InvalidArgumentError (see above for traceback): NodeDef mentions attr 'T' not in Op<name=Where; signature=input:bool ->
index:int64>; NodeDef: Postprocessor/BatchMultiClassNonMaxSuppression/map/while/MultiClassNonMaxSuppression/FilterGreate
rThan/Where = Where[T=DT_BOOL, _device="/job:localhost/replica:0/task:0/device:GPU:0"](Postprocessor/BatchMultiClassNonM
axSuppression/map/while/MultiClassNonMaxSuppression/FilterGreaterThan/Where/Cast). (Check whether your GraphDef-interpre
ting binary is up to date with your GraphDef-generating binary.).
[[Node: Postprocessor/BatchMultiClassNonMaxSuppression/map/while/MultiClassNonMaxSuppression/FilterGreaterThan/
Where = Where[T=DT_BOOL, _device="/job:localhost/replica:0/task:0/device:GPU:0"](Postprocessor/BatchMultiClassNonMaxSupp
ression/map/while/MultiClassNonMaxSuppression/FilterGreaterThan/Where/Cast)]]

Could everyone give me a solution? thx~

@victordibia
Copy link
Owner

victordibia commented Dec 6, 2017

Hi @zwhinmedia

The code in this repo is written using tensorflow version 1.4.0-rc0.
The error you have looks like a version mismatch error described here .

Can you confirm your exact Tensorflow version?

python -c 'import tensorflow as tf; print(tf.__version__)'  # for Python 2
python3 -c 'import tensorflow as tf; print(tf.__version__)'  # for Python 3

Better still, are you able to run the object detection demo successfully on your machine?

-V.

@zwhinmedia
Copy link
Author

@victordibia

$ python3 -c 'import tensorflow as tf; print(tf.version)'
1.4.0

I am able to run the object detection demo successfully on your machine. and I have used the object detection to translate learning to create my own demo.

@victordibia
Copy link
Owner

Please see the discussion here: tensorflow/tensorflow#1528 .
It appears Tensorflow is really sensitive to versioning .. i.e 1.4.0 is not the same as 1.4.0-rc0 .

@zhao-haha
Copy link

zhao-haha commented Dec 11, 2017

@zwhinmedia Have you solved the problem?
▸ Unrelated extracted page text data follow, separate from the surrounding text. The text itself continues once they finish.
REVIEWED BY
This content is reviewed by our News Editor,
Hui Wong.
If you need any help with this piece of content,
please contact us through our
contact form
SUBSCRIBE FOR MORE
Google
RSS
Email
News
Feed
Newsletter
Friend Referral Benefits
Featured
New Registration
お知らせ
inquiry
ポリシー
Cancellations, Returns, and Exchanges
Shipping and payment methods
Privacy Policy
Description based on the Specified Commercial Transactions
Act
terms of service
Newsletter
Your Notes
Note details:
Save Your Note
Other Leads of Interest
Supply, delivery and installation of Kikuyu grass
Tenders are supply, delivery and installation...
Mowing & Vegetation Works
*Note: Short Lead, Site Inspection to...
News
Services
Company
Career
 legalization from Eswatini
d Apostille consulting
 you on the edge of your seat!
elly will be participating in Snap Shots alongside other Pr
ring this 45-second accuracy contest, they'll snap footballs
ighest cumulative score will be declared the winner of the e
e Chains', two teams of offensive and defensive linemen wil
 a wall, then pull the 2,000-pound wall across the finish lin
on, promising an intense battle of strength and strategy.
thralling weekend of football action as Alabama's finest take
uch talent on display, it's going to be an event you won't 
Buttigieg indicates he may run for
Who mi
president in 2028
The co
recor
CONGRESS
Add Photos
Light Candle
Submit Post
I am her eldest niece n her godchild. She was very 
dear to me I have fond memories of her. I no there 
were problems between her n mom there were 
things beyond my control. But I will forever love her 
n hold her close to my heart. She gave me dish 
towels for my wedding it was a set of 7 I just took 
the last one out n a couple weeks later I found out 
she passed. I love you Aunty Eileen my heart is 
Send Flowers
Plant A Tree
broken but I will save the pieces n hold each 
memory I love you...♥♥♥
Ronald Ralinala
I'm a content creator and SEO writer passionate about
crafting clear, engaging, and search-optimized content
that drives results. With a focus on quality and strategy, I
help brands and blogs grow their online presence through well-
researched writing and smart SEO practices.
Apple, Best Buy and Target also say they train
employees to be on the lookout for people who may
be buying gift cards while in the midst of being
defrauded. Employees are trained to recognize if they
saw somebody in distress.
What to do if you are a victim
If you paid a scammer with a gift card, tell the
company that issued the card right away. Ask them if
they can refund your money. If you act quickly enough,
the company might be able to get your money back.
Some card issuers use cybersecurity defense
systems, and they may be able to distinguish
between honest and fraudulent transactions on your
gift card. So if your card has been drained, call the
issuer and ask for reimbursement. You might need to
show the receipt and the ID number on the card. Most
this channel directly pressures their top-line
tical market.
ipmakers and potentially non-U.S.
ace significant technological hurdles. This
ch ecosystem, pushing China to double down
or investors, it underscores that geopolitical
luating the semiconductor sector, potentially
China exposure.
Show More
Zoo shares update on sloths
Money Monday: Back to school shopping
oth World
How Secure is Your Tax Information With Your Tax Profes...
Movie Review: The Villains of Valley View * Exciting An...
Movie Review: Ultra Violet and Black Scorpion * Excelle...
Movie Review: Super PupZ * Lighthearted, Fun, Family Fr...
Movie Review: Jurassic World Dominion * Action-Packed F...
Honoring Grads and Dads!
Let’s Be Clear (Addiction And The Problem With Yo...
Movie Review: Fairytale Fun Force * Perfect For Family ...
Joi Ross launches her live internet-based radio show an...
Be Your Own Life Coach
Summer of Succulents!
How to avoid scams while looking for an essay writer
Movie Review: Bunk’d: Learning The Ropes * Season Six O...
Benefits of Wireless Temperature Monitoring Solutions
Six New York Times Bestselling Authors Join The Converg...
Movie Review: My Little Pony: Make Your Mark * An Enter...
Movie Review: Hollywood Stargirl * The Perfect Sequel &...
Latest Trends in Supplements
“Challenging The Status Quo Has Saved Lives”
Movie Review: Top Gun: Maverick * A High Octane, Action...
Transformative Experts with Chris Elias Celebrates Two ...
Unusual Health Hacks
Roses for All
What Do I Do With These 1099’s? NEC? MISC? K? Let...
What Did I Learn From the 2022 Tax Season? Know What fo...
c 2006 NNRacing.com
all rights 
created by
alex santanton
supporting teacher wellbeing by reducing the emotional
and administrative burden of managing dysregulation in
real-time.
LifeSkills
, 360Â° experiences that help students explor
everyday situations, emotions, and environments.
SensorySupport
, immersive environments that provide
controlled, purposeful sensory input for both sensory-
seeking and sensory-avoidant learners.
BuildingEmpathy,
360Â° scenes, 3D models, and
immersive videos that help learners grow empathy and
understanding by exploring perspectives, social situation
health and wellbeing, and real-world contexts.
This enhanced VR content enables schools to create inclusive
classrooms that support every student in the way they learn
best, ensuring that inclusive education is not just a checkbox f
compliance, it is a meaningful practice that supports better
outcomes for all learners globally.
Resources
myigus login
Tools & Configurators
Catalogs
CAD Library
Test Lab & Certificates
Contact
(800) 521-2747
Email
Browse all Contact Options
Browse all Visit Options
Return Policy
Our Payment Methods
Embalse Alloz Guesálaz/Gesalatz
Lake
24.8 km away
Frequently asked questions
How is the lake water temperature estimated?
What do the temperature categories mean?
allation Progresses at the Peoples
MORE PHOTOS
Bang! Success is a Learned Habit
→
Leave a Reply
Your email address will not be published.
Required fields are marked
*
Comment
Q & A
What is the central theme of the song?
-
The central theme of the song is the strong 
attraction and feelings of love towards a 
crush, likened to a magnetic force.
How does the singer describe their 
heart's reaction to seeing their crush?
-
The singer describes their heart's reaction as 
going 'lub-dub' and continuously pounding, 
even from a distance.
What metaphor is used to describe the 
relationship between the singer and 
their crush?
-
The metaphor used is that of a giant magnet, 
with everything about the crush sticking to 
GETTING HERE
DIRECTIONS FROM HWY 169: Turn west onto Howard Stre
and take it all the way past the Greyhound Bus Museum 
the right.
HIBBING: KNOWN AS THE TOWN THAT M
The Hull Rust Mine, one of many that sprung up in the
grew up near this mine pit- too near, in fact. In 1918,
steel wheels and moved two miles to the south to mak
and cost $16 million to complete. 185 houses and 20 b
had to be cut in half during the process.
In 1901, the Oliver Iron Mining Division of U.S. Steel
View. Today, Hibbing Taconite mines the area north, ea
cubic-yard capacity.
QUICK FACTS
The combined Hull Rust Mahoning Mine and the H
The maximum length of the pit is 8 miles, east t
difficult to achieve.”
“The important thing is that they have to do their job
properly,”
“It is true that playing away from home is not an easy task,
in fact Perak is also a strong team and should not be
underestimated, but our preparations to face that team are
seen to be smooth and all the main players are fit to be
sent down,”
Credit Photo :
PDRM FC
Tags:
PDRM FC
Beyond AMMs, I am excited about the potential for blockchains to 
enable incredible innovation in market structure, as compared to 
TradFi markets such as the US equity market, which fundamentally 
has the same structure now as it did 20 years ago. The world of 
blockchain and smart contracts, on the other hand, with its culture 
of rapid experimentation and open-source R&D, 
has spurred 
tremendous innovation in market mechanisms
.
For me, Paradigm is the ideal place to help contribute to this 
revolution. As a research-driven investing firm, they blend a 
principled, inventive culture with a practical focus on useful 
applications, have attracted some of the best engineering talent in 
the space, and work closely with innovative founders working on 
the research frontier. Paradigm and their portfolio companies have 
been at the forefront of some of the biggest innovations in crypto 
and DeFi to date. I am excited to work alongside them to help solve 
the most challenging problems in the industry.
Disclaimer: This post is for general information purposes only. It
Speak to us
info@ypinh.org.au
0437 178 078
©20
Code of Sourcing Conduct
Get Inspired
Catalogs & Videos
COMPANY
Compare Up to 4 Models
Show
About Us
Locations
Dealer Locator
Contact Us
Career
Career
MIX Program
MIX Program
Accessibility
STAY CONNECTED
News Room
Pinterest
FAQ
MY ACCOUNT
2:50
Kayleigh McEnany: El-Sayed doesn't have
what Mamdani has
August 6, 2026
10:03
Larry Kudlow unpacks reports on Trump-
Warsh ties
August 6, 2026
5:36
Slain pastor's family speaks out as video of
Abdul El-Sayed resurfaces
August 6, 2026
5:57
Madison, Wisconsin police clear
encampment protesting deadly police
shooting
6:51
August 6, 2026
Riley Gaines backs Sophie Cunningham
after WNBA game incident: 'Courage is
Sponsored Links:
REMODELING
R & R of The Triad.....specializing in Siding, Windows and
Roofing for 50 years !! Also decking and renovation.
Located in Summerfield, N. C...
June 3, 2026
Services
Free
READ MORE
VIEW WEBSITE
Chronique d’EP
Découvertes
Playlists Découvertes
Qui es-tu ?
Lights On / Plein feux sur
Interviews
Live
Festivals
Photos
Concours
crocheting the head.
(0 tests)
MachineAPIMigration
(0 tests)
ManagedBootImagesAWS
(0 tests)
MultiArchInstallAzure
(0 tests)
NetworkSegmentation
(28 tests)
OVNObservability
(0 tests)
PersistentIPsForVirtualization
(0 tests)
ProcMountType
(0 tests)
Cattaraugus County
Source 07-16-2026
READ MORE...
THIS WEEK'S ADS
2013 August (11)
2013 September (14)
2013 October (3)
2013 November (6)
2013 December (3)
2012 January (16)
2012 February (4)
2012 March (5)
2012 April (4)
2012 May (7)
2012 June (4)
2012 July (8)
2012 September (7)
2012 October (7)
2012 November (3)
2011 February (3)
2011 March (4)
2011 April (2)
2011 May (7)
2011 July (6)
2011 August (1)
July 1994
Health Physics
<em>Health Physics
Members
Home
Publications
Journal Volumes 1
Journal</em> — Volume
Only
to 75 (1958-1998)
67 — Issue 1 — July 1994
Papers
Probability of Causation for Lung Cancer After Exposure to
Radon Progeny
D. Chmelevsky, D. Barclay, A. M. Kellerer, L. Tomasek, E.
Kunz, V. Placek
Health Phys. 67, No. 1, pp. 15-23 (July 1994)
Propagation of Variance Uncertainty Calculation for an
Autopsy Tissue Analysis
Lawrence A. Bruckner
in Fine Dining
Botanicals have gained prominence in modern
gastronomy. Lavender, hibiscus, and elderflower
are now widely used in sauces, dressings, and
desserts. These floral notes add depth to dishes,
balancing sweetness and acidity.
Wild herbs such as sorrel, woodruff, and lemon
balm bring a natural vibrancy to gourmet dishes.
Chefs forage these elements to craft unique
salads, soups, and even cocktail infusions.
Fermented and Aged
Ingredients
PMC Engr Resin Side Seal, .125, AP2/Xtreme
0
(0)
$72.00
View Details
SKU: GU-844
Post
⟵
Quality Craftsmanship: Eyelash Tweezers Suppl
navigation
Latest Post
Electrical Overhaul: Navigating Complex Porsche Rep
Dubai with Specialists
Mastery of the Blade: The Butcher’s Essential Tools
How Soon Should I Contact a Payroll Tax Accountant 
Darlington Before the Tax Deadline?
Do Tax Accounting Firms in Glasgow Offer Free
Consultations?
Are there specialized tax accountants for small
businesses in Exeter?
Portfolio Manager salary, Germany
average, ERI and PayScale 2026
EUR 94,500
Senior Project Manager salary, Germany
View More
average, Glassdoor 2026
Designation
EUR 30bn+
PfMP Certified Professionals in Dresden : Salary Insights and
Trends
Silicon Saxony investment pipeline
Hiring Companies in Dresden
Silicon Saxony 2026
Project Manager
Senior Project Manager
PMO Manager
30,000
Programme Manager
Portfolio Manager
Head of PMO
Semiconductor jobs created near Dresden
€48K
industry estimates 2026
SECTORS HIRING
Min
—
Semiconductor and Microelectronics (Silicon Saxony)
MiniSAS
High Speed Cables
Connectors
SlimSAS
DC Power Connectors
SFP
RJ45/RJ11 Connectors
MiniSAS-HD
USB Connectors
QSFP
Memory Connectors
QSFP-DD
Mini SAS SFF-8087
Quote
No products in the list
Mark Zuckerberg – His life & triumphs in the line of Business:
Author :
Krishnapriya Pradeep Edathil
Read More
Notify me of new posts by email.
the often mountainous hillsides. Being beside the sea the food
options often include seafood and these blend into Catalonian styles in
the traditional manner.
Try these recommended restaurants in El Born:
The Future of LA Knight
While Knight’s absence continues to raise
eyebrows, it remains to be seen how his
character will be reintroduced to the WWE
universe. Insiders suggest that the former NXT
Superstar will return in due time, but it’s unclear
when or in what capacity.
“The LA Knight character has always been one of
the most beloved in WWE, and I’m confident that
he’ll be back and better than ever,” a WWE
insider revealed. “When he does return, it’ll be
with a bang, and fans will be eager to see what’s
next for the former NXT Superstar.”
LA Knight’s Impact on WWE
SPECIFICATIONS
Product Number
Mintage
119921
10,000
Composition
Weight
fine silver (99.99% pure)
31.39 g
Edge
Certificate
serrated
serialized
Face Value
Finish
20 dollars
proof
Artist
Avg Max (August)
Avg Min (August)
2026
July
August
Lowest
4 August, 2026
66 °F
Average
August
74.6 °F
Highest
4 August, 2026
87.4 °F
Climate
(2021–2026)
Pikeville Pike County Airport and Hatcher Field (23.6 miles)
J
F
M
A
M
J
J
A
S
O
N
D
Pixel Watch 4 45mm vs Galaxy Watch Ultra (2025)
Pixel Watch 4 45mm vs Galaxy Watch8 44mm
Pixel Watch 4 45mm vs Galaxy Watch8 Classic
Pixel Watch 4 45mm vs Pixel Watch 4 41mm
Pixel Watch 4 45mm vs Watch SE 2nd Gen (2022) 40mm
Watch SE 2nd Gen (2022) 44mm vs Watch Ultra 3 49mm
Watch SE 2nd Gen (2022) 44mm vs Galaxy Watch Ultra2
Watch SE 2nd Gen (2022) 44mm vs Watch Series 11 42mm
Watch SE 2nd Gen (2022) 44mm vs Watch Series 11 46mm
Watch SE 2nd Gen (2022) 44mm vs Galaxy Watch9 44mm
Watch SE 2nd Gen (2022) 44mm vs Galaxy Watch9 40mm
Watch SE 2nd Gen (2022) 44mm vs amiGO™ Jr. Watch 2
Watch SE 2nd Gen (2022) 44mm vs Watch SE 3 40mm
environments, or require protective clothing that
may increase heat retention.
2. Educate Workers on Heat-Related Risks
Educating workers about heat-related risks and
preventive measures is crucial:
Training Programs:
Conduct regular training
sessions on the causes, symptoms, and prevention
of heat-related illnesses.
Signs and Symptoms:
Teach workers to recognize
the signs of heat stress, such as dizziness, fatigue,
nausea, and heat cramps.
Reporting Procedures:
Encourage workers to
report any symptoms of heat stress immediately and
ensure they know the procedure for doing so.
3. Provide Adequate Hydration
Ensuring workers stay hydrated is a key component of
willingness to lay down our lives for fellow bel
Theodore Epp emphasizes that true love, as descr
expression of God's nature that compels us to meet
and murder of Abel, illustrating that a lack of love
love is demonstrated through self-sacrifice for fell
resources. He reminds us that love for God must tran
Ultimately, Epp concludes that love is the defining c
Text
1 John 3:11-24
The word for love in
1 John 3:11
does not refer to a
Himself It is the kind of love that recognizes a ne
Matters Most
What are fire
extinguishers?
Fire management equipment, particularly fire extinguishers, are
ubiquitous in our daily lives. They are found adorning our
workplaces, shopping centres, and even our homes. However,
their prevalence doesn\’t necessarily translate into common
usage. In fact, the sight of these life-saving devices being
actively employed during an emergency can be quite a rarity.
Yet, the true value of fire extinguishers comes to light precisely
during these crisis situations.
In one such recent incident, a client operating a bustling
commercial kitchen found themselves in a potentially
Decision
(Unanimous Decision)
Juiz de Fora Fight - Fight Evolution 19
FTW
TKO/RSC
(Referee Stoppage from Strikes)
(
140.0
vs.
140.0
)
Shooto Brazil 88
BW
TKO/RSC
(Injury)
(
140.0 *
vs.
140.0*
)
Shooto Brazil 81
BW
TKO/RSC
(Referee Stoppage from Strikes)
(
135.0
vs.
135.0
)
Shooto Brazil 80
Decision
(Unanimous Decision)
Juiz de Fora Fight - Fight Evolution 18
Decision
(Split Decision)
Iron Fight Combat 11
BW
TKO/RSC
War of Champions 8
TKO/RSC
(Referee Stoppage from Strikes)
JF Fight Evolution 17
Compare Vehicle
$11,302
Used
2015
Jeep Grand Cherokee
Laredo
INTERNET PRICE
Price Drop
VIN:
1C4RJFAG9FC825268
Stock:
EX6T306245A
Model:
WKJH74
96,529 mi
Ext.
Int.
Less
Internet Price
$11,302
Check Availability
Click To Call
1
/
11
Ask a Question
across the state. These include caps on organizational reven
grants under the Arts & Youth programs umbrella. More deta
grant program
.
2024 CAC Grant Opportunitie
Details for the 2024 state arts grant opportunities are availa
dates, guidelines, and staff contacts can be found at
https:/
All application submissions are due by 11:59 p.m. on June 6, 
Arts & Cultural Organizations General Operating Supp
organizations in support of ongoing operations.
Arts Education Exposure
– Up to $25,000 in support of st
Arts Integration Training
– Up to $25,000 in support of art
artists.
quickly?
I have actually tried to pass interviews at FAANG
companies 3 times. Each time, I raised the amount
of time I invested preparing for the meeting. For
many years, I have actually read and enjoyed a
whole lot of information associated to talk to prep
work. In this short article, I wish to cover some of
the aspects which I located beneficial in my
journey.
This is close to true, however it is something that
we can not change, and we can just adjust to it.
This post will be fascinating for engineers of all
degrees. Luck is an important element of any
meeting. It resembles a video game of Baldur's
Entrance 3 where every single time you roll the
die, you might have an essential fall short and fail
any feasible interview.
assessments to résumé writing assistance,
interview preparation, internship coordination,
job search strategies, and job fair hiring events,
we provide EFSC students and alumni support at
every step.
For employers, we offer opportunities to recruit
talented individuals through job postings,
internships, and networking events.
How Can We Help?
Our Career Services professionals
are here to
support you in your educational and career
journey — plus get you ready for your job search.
I have the same problem when trying to run this demo

@zhao-haha
Copy link

zhao-haha commented Dec 11, 2017

Here is the discussion under tensorflow:

Object detection works on Linux but not Mac #14884
tensorflow/tensorflow#14884

@zwhinmedia
Copy link
Author

@ZhaoWangFu
I have used the egohands datasets and the tensorflow object detection api to retrain my own model.
After training, I am able to detect 'hand' by my own model.

@zhao-haha
Copy link

@zwhinmedia, That's really nice, how long did it takes to retrain the model on your PC? I am still downloading the egohands datasets because it's really a big file, could you please share your model with me? I want to check the performace of this method as fast as possible and then i planned to retrain the model with YOLO2.

@drewgillson
Copy link

I also had this "InvalidArgumentError: NodeDef mentions attr 'T'" issue and for the life of me haven't been able to solve it, using TF 1.4.0-rc0. I've started to train my own model but after 60,000 steps and nearly 24 hours my loss is still ~5, which doesn't seem right. Victor, is there a chance you can re-export your frozen inference graph using the TF 1.4.1 release that came out on Friday? I'm sure there are others who would appreciate that too. Thanks!

@victordibia
Copy link
Owner

@drewgillson That makes sense.
I'll work on that later today and post an update within the next 24hrs.
-V.

@drewgillson
Copy link

@victordibia Thanks, that would be wonderful. I'll let my model continue to train for now, but didn't you say you achieved a loss <2 after only 5 hours of training on a GPU? I'm using a p2.xlarge instance on AWS. Did you make any particular changes to the SSD config file?

@victordibia
Copy link
Owner

victordibia commented Dec 11, 2017

Loss of ~2.5 after 5hrs.

I did not change much in the SSD config file, just the usual.

num_classes: 1
batch_size: 6

I had some memory issues with larger batch sizes.

eval_config: {
  num_examples: 960
  # Note: The below line limits the evaluation process to 10 evaluations.
  # Remove the below line to evaluate indefinitely.
  max_evals: 960
}

Also changed eval config to fit my train/test split.

@victordibia
Copy link
Owner

victordibia commented Dec 11, 2017

I just added a version generated in using tensorflow 1.4.1.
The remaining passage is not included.